5:01:26 drmeister Yup

5:01:50 stassats it only says [ 7/356] Compiling src/gctools/mygc.c, but i need to rebuild protli.c

5:02:34 drmeister My understanding is that mygc.c includes ALL of the MPS code transitively.

5:02:47 stassats let's see

5:02:48 drmeister You could use nm to check if the symbol for the function you are editing is in there.

5:03:06 stassats waiting for the linker

5:03:12 drmeister the mygc.c.4.o is a bitcode file. You could also llvm-dis it and look at the human readable .ll file.

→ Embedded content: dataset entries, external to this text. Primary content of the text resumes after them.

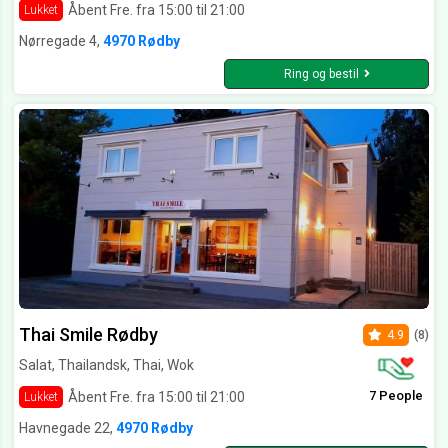
Åbent Fre. fra 15:00 til 21:00
Lukket
Nørregade 4,
4970 Rødby
Ring og bestil
Thai Smile Rødby
4.9
(8)
Salat, Thailandsk, Thai, Wok
7 People
Åbent Fre. fra 15:00 til 21:00
Lukket
Havnegade 22,
4970 Rødby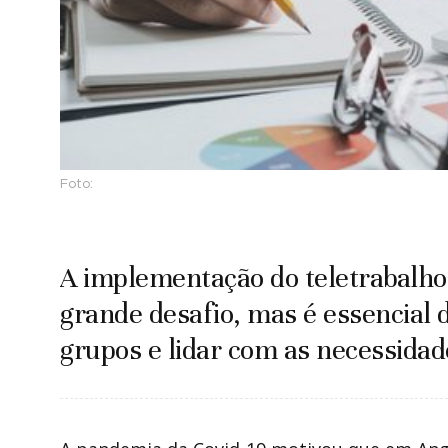
Foto:
A implementação do teletrabalho
grande desafio, mas é essencial 
grupos e lidar com as necessidad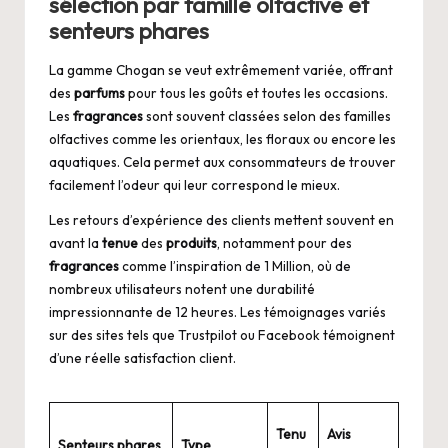
sélection par famille olfactive et
senteurs phares
La gamme Chogan se veut extrêmement variée, offrant
des
parfums
pour tous les goûts et toutes les occasions.
Les
fragrances
sont souvent classées selon des familles
olfactives comme les orientaux, les floraux ou encore les
aquatiques. Cela permet aux consommateurs de trouver
facilement l’odeur qui leur correspond le mieux.
Les retours d’expérience des clients mettent souvent en
avant la
tenue
des
produits
, notamment pour des
fragrances
comme l’inspiration de 1 Million, où de
nombreux utilisateurs notent une durabilité
impressionnante de 12 heures. Les témoignages variés
sur des sites tels que Trustpilot ou Facebook témoignent
d’une réelle satisfaction client.
Tenu
Avis
Senteurs phares
Type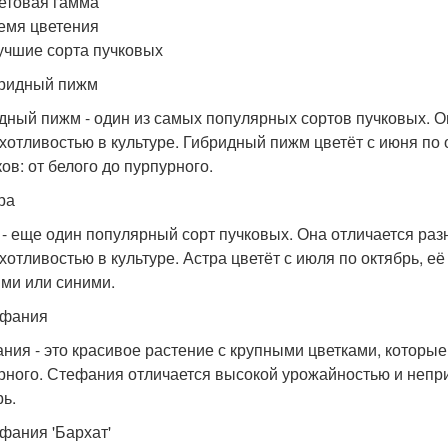
етовая гамма
емя цветения
учшие сорта пучковых
бридный пижм
дный пижм - один из самых популярных сортов пучковых. О
хотливостью в культуре. Гибридный пижм цветёт с июня по 
ов: от белого до пурпурного.
ра
 - еще один популярный сорт пучковых. Она отличается раз
хотливостью в культуре. Астра цветёт с июля по октябрь, е
ми или синими.
ефания
ния - это красивое растение с крупными цветками, которые 
рного. Стефания отличается высокой урожайностью и неприх
рь.
ефания 'Бархат'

5:03:34 stassats i'm not that kind of human to be able to read .ll files

5:04:16 drmeister What is the name of the function you are editing?

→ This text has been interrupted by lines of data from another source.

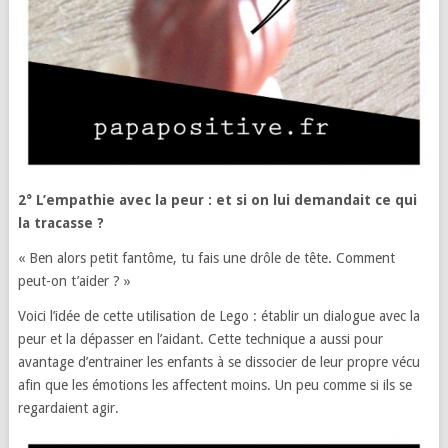
2° L’empathie avec la peur : et si on lui demandait ce qui
la tracasse ?
« Ben alors petit fantôme, tu fais une drôle de tête. Comment
peut-on t’aider ? »
Voici l’idée de cette utilisation de Lego : établir un dialogue avec la
peur et la dépasser en l’aidant. Cette technique a aussi pour
avantage d’entrainer les enfants à se dissocier de leur propre vécu
afin que les émotions les affectent moins. Un peu comme si ils se
regardaient agir.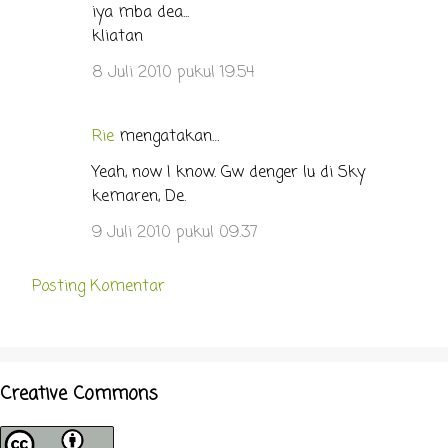
iya mba dea...
kliatan
8 Juli 2010 pukul 19.54
Rie
mengatakan…
Yeah, now I know. Gw denger lu di Sky
kemaren, De.
9 Juli 2010 pukul 09.37
Posting Komentar
Creative Commons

5:04:39 stassats it's a secret

5:04:41 drmeister sigHandle?

5:05:20 drmeister Information wants to be free.

5:05:34 stassats blimey, didn't export LIBRARY_PATH=/usr/local/lib/ relinking again

5:05:43 stassats drmeister: wrong information needs to be chained down

5:06:58 stassats so slow linking

5:07:22 drmeister https://github.com/Ravenbrook/mps/blob//code/mps.c#L33

5:07:57 drmeister mps.c is included in mygc.c and mps.c includes EVERYTHING in MPS

5:08:00 stassats 404

5:09:27 drmeister Huh

5:10:00 drmeister https://github.com/Ravenbrook/mps/blob/master/code/mps.c#L33

5:14:00 stassats doesn't look it got recompiled

5:14:03 stassats oh well

5:15:44 drmeister Oh - wait - are you using cclasp-mps and build ./waf build_imps?

5:16:16 stassats yeah

5:16:54 drmeister I wasn't clear. ./waf build_imps will rebuild iclasp-mps - you could run that. Alternatively you can use ./waf build_cmps and that will relink cclasp-mps - but that takes longer because it recompiles some Common Lisp and relinks everything with everything to make cclasp-mps.

5:17:17 stassats what does iclasp-mps give me?

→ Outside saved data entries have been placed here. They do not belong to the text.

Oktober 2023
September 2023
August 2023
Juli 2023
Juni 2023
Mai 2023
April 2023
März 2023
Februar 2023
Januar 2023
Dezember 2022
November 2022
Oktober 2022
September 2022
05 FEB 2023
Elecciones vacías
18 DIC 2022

5:17:21 stassats everything?

5:17:36 drmeister It is the C++ executable and it loads the fasl/cclasp-mps-image.fasl.

5:18:18 drmeister It shouldn't be different - but it may be - I don't understand this error and I don't know if iclasp-boehm will reproduce the same error as cclasp-boehm.

5:18:30 stassats Bad client pointer 0x7f74c5bc7b68

5:18:30 stassats The MPS detected a problem!

5:18:45 drmeister Hmmm.

5:19:20 stassats Add support for unknown (immediate?) object to lisp_instance_class obj = 0xffffffffffffffff

5:19:39 drmeister Double Hmmm

5:20:31 drmeister My knee jerk reaction is to turn on the guards and rebuild and see if we can track it down then. It's a lot more fun tracking down GC problems with the guards on.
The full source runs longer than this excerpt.